まずは「井口眼鏡橋」 県道145号線沿いの馬場楠井手に架かる単一アーチ橋。
この橋の特徴は、輪石の接する部分に、すべて石楔(くさび)が使用されていること。
この工法が用いられている眼鏡橋は、植木町豊岡にある豊岡橋(1802年)、
御船町木倉にある門前川橋(1808年)がある。
この2つの石橋の石工は、肥後の石工集団のリーダーである仁平(にへい)の弟子達の手によるものといわれており、
井口眼鏡橋も同集団の手によるものと推定される。 お次は「上津久礼(かみつくれ)眼鏡橋」 津久礼井手と瀬田下井手の二つの流れに架かる二連式アーチ橋で、
井手底が「津久礼井手側」は低く、「瀬田上井手側」は高いという、田地の実情に合わせて構築されている。

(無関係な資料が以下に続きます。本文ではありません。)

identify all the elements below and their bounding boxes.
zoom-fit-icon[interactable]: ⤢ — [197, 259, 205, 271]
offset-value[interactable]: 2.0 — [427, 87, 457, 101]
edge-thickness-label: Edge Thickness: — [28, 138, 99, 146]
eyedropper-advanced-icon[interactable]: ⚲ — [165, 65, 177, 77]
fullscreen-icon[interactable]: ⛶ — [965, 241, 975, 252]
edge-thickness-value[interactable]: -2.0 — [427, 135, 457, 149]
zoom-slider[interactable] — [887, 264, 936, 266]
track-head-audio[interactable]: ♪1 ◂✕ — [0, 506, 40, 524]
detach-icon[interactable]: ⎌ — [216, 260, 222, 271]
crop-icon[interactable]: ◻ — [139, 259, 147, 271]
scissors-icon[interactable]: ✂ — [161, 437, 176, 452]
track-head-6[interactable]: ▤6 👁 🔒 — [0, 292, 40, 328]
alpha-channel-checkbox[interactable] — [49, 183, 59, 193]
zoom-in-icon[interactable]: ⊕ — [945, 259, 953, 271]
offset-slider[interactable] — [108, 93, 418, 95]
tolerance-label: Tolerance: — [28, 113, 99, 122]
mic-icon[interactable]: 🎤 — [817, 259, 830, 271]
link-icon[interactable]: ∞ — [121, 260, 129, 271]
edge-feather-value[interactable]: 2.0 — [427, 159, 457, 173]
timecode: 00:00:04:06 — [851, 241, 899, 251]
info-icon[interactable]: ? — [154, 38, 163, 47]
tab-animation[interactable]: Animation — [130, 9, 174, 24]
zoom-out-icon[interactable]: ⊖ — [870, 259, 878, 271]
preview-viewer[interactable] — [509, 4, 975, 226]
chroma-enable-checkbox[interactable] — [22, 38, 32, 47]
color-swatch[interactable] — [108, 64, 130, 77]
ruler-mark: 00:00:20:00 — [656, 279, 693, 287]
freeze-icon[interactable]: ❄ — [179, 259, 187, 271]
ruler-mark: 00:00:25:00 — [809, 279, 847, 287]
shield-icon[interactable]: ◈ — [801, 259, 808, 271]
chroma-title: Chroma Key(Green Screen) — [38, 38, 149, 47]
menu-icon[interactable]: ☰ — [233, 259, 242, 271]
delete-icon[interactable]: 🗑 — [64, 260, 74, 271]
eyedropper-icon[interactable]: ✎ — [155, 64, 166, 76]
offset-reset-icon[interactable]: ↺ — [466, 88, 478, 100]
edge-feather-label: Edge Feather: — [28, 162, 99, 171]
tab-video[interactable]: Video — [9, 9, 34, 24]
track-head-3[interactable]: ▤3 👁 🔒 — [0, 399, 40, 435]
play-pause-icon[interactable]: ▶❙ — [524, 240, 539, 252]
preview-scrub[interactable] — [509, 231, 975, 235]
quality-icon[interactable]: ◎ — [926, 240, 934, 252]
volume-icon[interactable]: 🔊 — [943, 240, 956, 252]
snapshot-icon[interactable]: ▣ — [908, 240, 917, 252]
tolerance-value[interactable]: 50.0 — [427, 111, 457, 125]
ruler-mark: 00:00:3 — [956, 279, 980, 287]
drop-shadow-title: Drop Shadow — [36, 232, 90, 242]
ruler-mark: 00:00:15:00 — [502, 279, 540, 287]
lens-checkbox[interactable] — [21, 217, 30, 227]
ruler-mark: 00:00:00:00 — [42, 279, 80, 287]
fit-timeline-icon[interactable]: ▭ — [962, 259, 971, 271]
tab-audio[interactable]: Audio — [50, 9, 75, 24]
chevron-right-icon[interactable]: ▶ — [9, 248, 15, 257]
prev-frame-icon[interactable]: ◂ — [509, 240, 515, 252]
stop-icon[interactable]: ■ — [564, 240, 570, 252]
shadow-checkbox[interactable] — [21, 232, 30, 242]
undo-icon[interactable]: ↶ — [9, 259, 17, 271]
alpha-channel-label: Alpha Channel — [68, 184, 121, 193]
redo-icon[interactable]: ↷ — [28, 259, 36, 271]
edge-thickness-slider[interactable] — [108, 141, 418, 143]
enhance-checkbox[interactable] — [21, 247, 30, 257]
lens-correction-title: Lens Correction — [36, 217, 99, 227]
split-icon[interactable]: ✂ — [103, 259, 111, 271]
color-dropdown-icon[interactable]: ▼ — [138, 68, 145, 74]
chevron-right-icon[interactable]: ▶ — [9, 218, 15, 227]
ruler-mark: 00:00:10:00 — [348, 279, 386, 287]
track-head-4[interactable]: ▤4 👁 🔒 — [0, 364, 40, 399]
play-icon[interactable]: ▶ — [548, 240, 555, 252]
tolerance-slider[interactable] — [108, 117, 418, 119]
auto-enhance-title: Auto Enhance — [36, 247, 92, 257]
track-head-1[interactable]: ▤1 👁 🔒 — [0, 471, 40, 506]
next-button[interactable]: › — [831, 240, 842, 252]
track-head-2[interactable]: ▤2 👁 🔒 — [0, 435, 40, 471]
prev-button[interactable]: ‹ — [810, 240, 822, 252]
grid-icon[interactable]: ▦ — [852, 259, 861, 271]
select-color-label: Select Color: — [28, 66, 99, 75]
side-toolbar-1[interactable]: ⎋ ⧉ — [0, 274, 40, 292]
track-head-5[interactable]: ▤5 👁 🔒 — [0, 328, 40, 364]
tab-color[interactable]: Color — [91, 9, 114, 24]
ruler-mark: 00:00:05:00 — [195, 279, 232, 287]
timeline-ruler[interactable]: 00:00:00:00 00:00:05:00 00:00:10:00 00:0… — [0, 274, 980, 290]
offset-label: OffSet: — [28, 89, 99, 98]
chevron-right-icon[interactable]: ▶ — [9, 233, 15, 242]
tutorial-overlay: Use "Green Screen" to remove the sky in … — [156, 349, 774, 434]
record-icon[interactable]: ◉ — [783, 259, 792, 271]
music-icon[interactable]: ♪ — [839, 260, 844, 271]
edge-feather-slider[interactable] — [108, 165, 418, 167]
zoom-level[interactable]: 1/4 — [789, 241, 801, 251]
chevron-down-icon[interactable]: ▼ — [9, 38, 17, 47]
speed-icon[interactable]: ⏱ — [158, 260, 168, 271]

平成元年(1989年)の県営圃場整備事業実施によりこの石橋の下を流れる2つの井手がなくなり、それに伴い、この眼鏡橋も撤去されるはずだったが、現地を公園化し、そのままの状態で保存されている。
多少走って「古閑原(こがばる)眼鏡橋」 古閑原の南側を流れる瀬田上井手に掛かる単一アーチ橋。
以前は、重要な古閑原の生活道であったが、昭和12年(1937)、近くに県道大津~植木線が開通したため、現在はあまり利用されなくなっている。
この橋は、井手の両岸が固い岩盤であることから、アーチの基礎は、井手底から約2.2メートル上方からはじまっている「変形アーチ橋」となっている。
最後は「入道水(にゅうどうみず)眼鏡橋」 この眼鏡橋は、本来、菊陽町原水を東西に流れる瀬田上井手の入道水菅原神社の参道に架けられていた。
ところがこの瀬田上井手が拡幅されることになり、眼鏡橋の現地保存が不可能と判断されたため、菊陽杉並木公園ハス池に移設された。
この際に、
地形や安全性を考慮して壁石・欄干が新設され、橋の概観は大きく変わってしまったが、
特徴である真円に近いアーチ部は当時のままの姿を残している。
番外編で「大原阿蘇神社の参道橋」 「大原阿蘇神社」は旧・国道57号線である県道337号線沿い、JR原水駅の西500mほどの所にある神社。
参道を豊肥線が横切っている。
県道沿いの鳥居を入った先に小さな太鼓橋。
前述の眼鏡橋に比べると文化的価値は低いけれど、4本の親柱・きれいな擬宝珠・小さな欄干がある可愛い石橋だ。 菊陽町の石橋は比較的小規模のもので、架橋当時の目的ををすでに無くしているものが多かったが、それなりに大切にされている印象であった。
なお、本文中の眼鏡橋の説明は菊陽町のHPの説明文を引用。